_EXERCISE OBJECTIVE_: Below this sentence is a listing; return exactly its lines from the one with "JOBS AT GLASGOW" to the one with "MyGlasgow Staff", both kept, and nothing more.

_EXCERPTED DATA_:
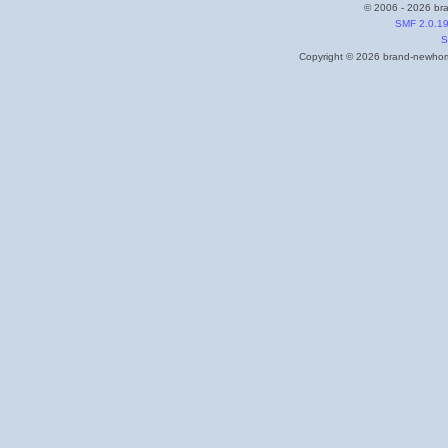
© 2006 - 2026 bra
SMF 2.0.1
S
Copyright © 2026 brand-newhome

* * *

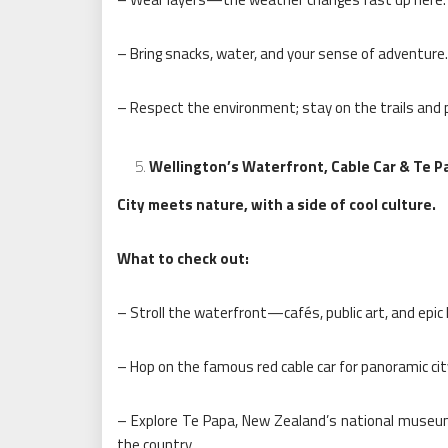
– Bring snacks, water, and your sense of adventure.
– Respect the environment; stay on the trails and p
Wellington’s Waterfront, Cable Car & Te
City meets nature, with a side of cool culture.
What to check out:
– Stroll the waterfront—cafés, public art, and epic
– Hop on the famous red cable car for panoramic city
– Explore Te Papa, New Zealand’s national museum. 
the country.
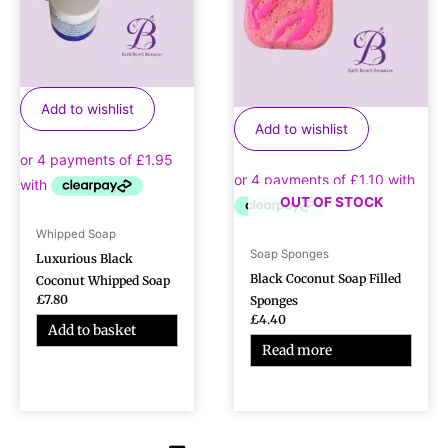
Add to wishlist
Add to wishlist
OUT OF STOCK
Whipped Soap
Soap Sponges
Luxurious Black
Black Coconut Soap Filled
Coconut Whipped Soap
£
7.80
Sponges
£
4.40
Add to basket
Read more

==

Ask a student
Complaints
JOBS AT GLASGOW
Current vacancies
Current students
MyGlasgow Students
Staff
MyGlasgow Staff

_EXPECTED ANSWER_:
JOBS AT GLASGOW
Current vacancies
Current students
MyGlasgow Students
Staff
MyGlasgow Staff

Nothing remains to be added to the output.